SPECIAL PUMPKIN PIE 
CRUST:

1 1/4 c. (18 sqs.) graham cracker crumbs
3 tbsp. sugar
1/2 tsp. cinnamon
1/4 tsp. nutmeg
1/8 tsp. cloves
1/3 c. butter, melted

FILLING:

1 can Pillsbury ready-to-spread sour cream vanilla or vanilla frosting supreme
1 c. dairy sour cream
1 c. canned pumpkin
1 tsp. cinnamon
1/2 tsp. ginger
1/4 tsp. cloves
8 oz. ctn. (3 1/2 c.) Cool Whip, thawed

Heat oven to 350 degrees. In small bowl combine all crust ingredients; stir until blended. Reserve 2 tablespoons crumbs for topping. Press remaining crumbs over bottom and up sides of 9 or 10 inch pie pan. Bake at 350 degrees for 6 minutes. Cool.

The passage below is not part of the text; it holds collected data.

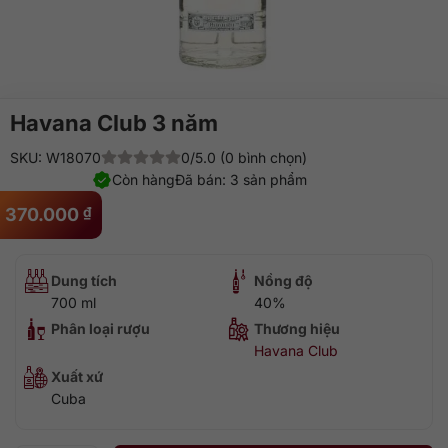
Havana Club 3 năm
SKU: W18070
0/5.0 (0 bình chọn)
Còn hàng
Đã bán: 3 sản phẩm
370.000
₫
Dung tích
Nồng độ
700 ml
40%
Phân loại rượu
Thương hiệu
Havana Club
Xuất xứ
Cuba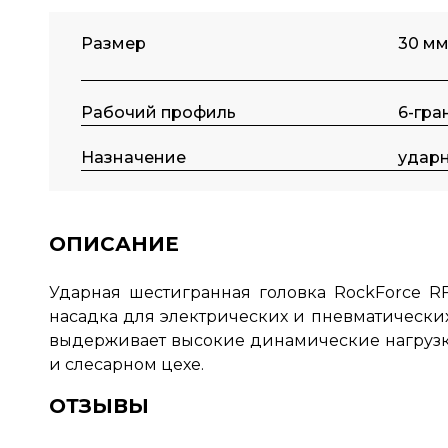
Размер
30 м
Рабочий профиль
6-гра
Назначение
удар
ОПИСАНИЕ
Ударная шестигранная головка RockForce R
насадка для электрических и пневматических
выдерживает высокие динамические нагрузки
и слесарном цехе.
ОТЗЫВЫ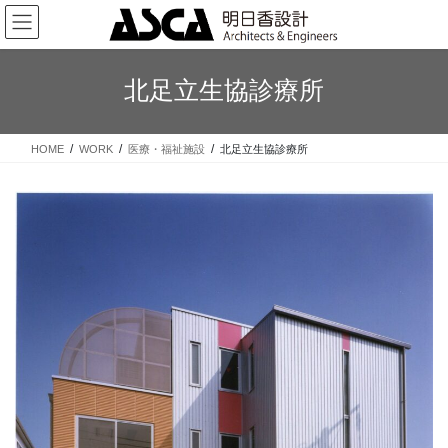
コ
ナ
ン
ビ
テ
ゲ
ン
ー
北足立生協診療所
ツ
シ
へ
ョ
ス
ン
HOME
WORK
医療・福祉施設
北足立生協診療所
キ
に
ッ
移
プ
動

In large bowl, combine filling ingredients except whipped topping (Cool Whip), beat 2 minutes at medium speed. Fold in 1 cup Cool Whip; pour into pie shell. Spread remaining Cool Whip over top; sprinkle with reserved 2 tablespoons crumbs. Refrigerate at least 4 hours or until served. Store leftover in refrigerator. 8 servings.